*What you need to do*:
If an entry holds a picture, drop the picture and restate the rest word for word.

*** Opening Exercise data ***

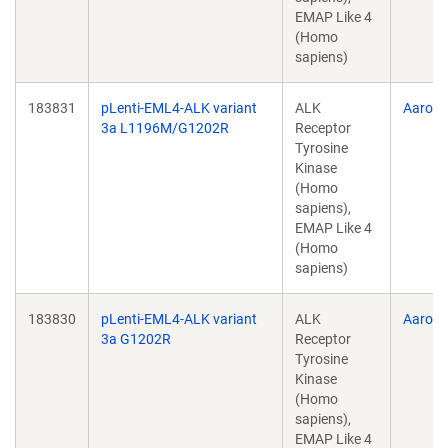
EMAP Like 4
(Homo
sapiens)
183831
pLenti-EML4-ALK variant
ALK
Aaron 
3a L1196M/G1202R
Receptor
Tyrosine
Kinase
(Homo
sapiens),
EMAP Like 4
(Homo
sapiens)
183830
pLenti-EML4-ALK variant
ALK
Aaron 
3a G1202R
Receptor
Tyrosine
Kinase
(Homo
sapiens),
EMAP Like 4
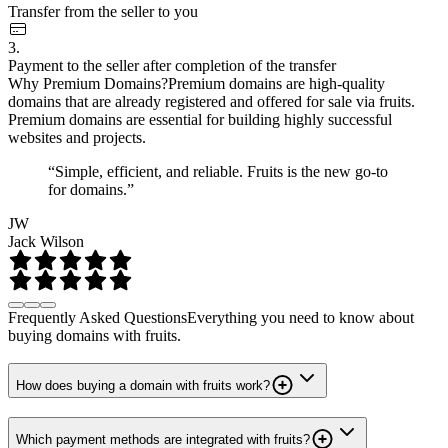
Transfer from the seller to you
3.
Payment to the seller after completion of the transfer
Why Premium Domains?
Premium domains are high-quality
domains that are already registered and offered for sale via fruits.
Premium domains are essential for building highly successful
websites and projects.
“Simple, efficient, and reliable. Fruits is the new go-to
for domains.”
JW
Jack Wilson
Frequently Asked Questions
Everything you need to know about
buying domains with fruits.
How does buying a domain with fruits work?
Which payment methods are integrated with fruits?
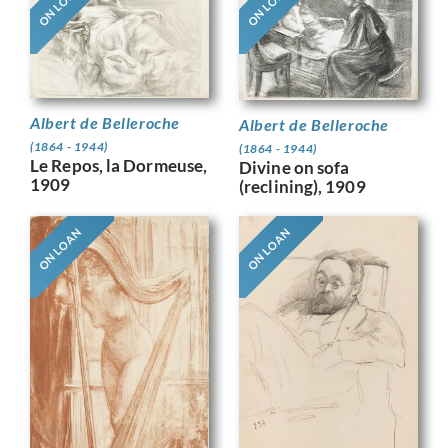
ON LOAN
ON LOAN
Albert de Belleroche
Albert de Belleroche
(1864 - 1944)
(1864 - 1944)
Le Repos, la Dormeuse,
Divine on sofa
1909
(reclining), 1909
ON LOAN
ON LOAN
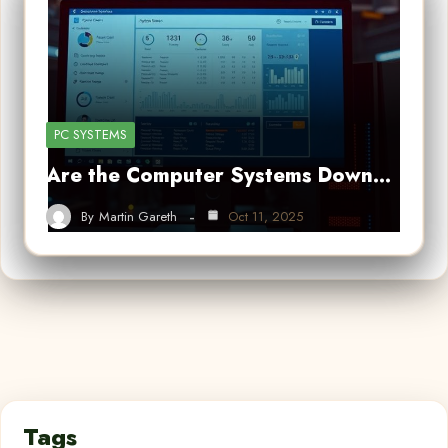
PC SYSTEMS
Are the Computer Systems Down…
By
Martin Gareth
Oct 11, 2025
Tags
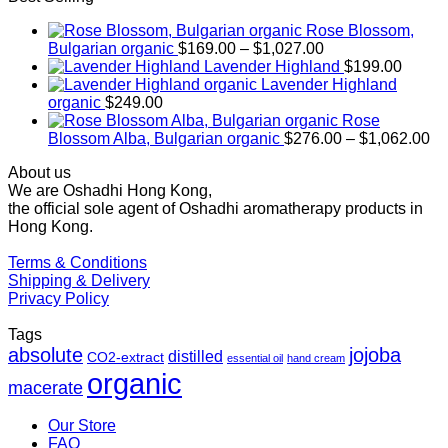
Rose Blossom,
Price
Bulgarian organic
$
169.00
–
$
1,027.00
range:
Lavender Highland
$
199.00
$169.00
Lavender Highland
through
organic
$
249.00
$1,027.00
Rose
Pr
Blossom Alba, Bulgarian organic
$
276.00
–
$
1,062.00
ra
About us
$2
We are Oshadhi Hong Kong,
th
the official sole agent of Oshadhi aromatherapy products in
$1
Hong Kong.
Terms & Conditions
Shipping & Delivery
Privacy Policy
Tags
absolute
jojoba
distilled
CO2-extract
essential oil
hand cream
organic
macerate
Our Store
FAQ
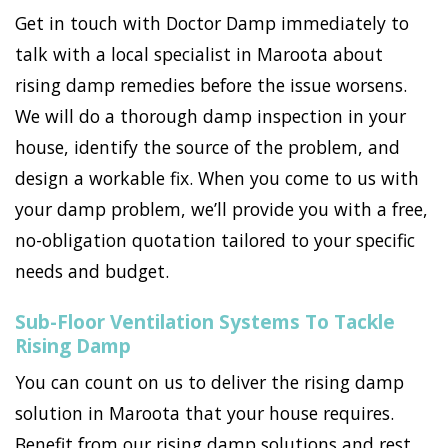
Get in touch with Doctor Damp immediately to
talk with a local specialist in Maroota about
rising damp remedies before the issue worsens.
We will do a thorough damp inspection in your
house, identify the source of the problem, and
design a workable fix. When you come to us with
your damp problem, we’ll provide you with a free,
no-obligation quotation tailored to your specific
needs and budget.
Sub-Floor Ventilation Systems To Tackle
Rising Damp
You can count on us to deliver the rising damp
solution in Maroota that your house requires.
Benefit from our rising damp solutions and rest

*** Closing Exercise data ***

*Solution to the problem*:
EMAP Like 4
(Homo
sapiens)
183831
pLenti-EML4-ALK variant
ALK
Aaron 
3a L1196M/G1202R
Receptor
Tyrosine
Kinase
(Homo
sapiens),
EMAP Like 4
(Homo
sapiens)
183830
pLenti-EML4-ALK variant
ALK
Aaron 
3a G1202R
Receptor
Tyrosine
Kinase
(Homo
sapiens),
EMAP Like 4
Transfer from the seller to you
3.
Payment to the seller after completion of the transfer
Why Premium Domains?
Premium domains are high-quality
domains that are already registered and offered for sale via fruits.
Premium domains are essential for building highly successful
websites and projects.
“Simple, efficient, and reliable. Fruits is the new go-to
for domains.”
JW
Jack Wilson
Frequently Asked Questions
Everything you need to know about
buying domains with fruits.
How does buying a domain with fruits work?
Which payment methods are integrated with fruits?
ON LOAN
ON LOAN
Albert de Belleroche
Albert de Belleroche
(1864 - 1944)
(1864 - 1944)
Le Repos, la Dormeuse,
Divine on sofa
1909
(reclining), 1909
ON LOAN
ON LOAN
PC SYSTEMS
Are the Computer Systems Down…
By
Martin Gareth
Oct 11, 2025
Tags
Rose Blossom,
Price
Bulgarian organic
$
169.00
–
$
1,027.00
range:
Lavender Highland
$
199.00
$169.00
Lavender Highland
through
organic
$
249.00
$1,027.00
Rose
Pr
Blossom Alba, Bulgarian organic
$
276.00
–
$
1,062.00
ra
About us
$2
We are Oshadhi Hong Kong,
th
the official sole agent of Oshadhi aromatherapy products in
$1
Hong Kong.
Terms & Conditions
Shipping & Delivery
Privacy Policy
Tags
absolute
jojoba
distilled
CO2-extract
essential oil
hand cream
organic
macerate
Our Store
FAQ
Get in touch with Doctor Damp immediately to
talk with a local specialist in Maroota about
rising damp remedies before the issue worsens.
We will do a thorough damp inspection in your
house, identify the source of the problem, and
design a workable fix. When you come to us with
your damp problem, we’ll provide you with a free,
no-obligation quotation tailored to your specific
needs and budget.
Sub-Floor Ventilation Systems To Tackle
Rising Damp
You can count on us to deliver the rising damp
solution in Maroota that your house requires.
Benefit from our rising damp solutions and rest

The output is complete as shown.